▶ _ACTIVITY_: From the first line to the last, return the data exactly, with no pictures.

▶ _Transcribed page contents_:
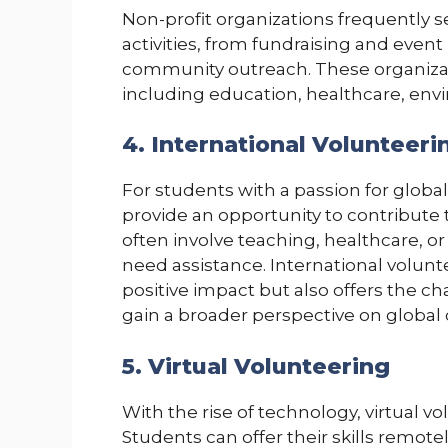
Non-profit organizations frequently s
activities, from fundraising and event
community outreach. These organizati
including education, healthcare, envi
4. International Volunteeri
For students with a passion for globa
provide an opportunity to contribute
often involve teaching, healthcare, o
need assistance. International volunt
positive impact but also offers the c
gain a broader perspective on global
5. Virtual Volunteering
With the rise of technology, virtual 
Students can offer their skills remotel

▶ _EXERCISE RESULT_:
Non-profit organizations frequently s
activities, from fundraising and event
community outreach. These organizati
including education, healthcare, envi
4. International Volunteeri
For students with a passion for globa
provide an opportunity to contribute
often involve teaching, healthcare, o
need assistance. International volunt
positive impact but also offers the c
gain a broader perspective on global
5. Virtual Volunteering
With the rise of technology, virtual 
Students can offer their skills remotel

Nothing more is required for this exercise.